Lucidno
"Évolution" en apnée dans l'imaginaire
Evolution de Lucile Hadzihalilovic, avec Max Brebant, Roxane Duran, Julie-Marie Parmentier. Durée : 1h21. Sortie le 16 mars 2016.
Guère de semaine sans qu'on capte au passage une nouvelle dénonciation d'une soi-disant uniformité du cinéma français. Commentaire imbécile, énoncé par des gens qui, de fait, ne voient pas les films. Nombreuses sont les réalisations qui démentiraient une telle affirmation, mais rare sont ceux en (dé)mesure de le faire aussi radicalement qu'Evolution, le deuxième film de Lucile Hadzihalilovic. Evolution est un conte fantastique. Comme tout conte, il suit un récit pour mobiliser un imaginaire, des fantasmes, des angoisses. Conteuse par le cinéma et non par les mots, Lucile Hadzihalilovic privilégie clairement d'autres ressources que la narration. Elle mobilise, visuellement, sensoriellement, de grands thèmes, autour de la féminité, de la maternité, du lien mère enfant, de l'écho (valide dans toutes les langues mais accentué en français) entre mère et mer, des peurs et des pulsions liées à l'élément liquide, à la lumière et à l'obscurité, au monde des machines médicales. Comme tout conte digne de ce nom, Evolution fait un peu peur, et beaucoup s'envoler sur les ailes de l'imagination – de sa propre imagination, à partir des éléments mis en œuvre par le conteur. Autour de ce garçon qui plonge à la recherche d'un secret englouti, entre lui et sa mère dans ce village sans hommes, par les rituels étranges des femmes sur la plage ou les couloirs inquiétants du grand hôpital qui domine la région, tout un trafic d'émotion, de mystères, de séductions et de frayeurs se met en mouvement. L'expérience est singulière assurément, donc dérangeante aussi. Elle est une authentique proposition de cinéma, habitée par des forces qui ne seront pas nommées, hantée par des mythologies archaïques et des figures romanesques – entre Ile au trésor et Frankenstein – qui ont forgé le substrat de la psyché occidentale moderne. |
Expérience sensorielle, Evolution s'appuie sur ces « figures » invoquées, mais surtout sur une matière cinématographique où la lumière, le son, la durée, les couleurs semblent dotés de pouvoirs inédits. Les rocs, les fonds marins, les métaux rouillés et les draps blancs sont des éléments de récit aussi efficients que des formules magiques.

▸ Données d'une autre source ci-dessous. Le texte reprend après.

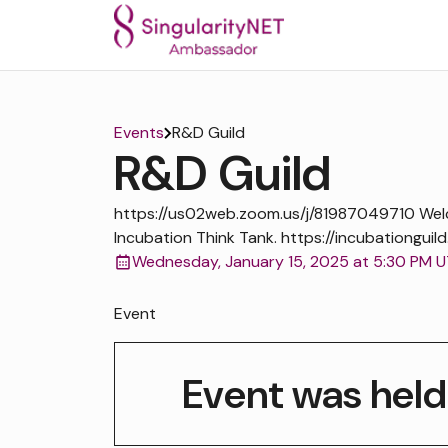
Events
R&D Guild
R&D Guild
https://us02web.zoom.us/j/81987049710 We
Incubation Think Tank. https://incubationguild
Wednesday, January 15, 2025 at 5:30 PM 
Event
Event was held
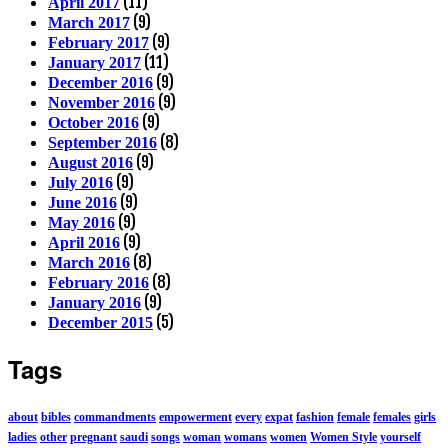
(11)
April 2017
(9)
March 2017
(9)
February 2017
(11)
January 2017
(9)
December 2016
(9)
November 2016
(9)
October 2016
(8)
September 2016
(9)
August 2016
(9)
July 2016
(9)
June 2016
(9)
May 2016
(9)
April 2016
(8)
March 2016
(8)
February 2016
(9)
January 2016
(5)
December 2015
Tags
about
bibles
commandments
empowerment
every
expat
fashion
female
females
girls
ladies
other
pregnant
saudi
songs
woman
womans
women
Women Style
yourself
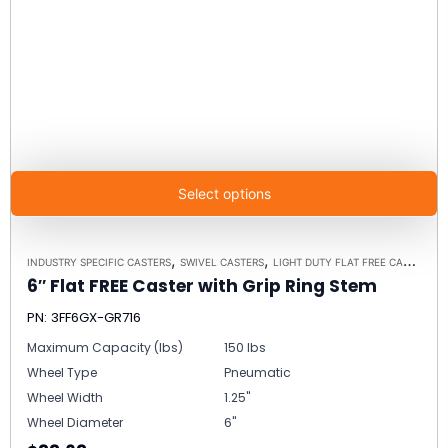
Select options
,
,
INDUSTRY SPECIFIC CASTERS
SWIVEL CASTERS
LIGHT DUTY FLAT FREE CASTERS
6″ Flat FREE Caster with Grip Ring Stem
PN: 3FF6GX-GR716
Maximum Capacity (lbs)
150 lbs
Wheel Type
Pneumatic
Wheel Width
1.25"
Wheel Diameter
6"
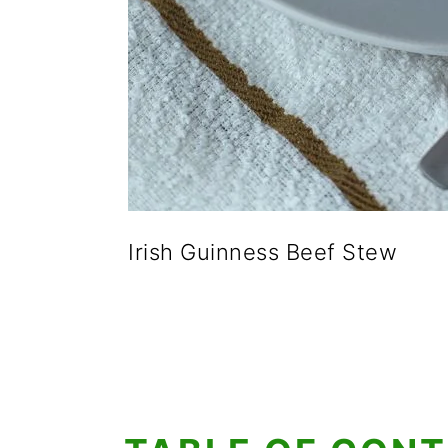
Irish Guinness Beef Stew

Authentique proposition de cinéma, le film de Lucile Hadzihalilovic est évidemment très loin du formatage selon les genres hollywoodiens, conformisme régressif et efficace tapi derrière les récriminations des contempteurs de la soi-disant uniformité du cinéma français. Une semaine après la sortie de Suite armoricaine de Pascale Breton, comment ne pas remarquer aussi la similitude du destin de ces deux réalisatrices, chacune signataire d'un remarquable premier film, Illumination pour P Breton, Innocence pour L. Hadzihalilovic ? Pour l'une et l'autre, c'était il y a plus de 10 ans ! Dans quelle mesure le fait qu'elles soient des femmes a-t-il rendu encore plus difficile la réalisation de leur deuxième film ? Rien ne permet de l'établir clairement. Disons seulement qu'elles sont particulièrement nombreuses, les femmes cinéastes plus que prometteuses, et ayant ensuite disparu des radars – Marie Vermillard, Agnès Merlet, Laurence Ferreira-Barbosa, Emmanuelle Cuau, Hélène Angel, Ariane Doublet, Françoise Etchegarray, Patricia Mazuy, Helena Klotz... (au moins se réjouit-on de l'arrivée prochaine du nouveau film d'Emilie Deleuze). Pour cela aussi, la proposition originale, sans concession, de Lucile Hadzihalilovic, mérite attention.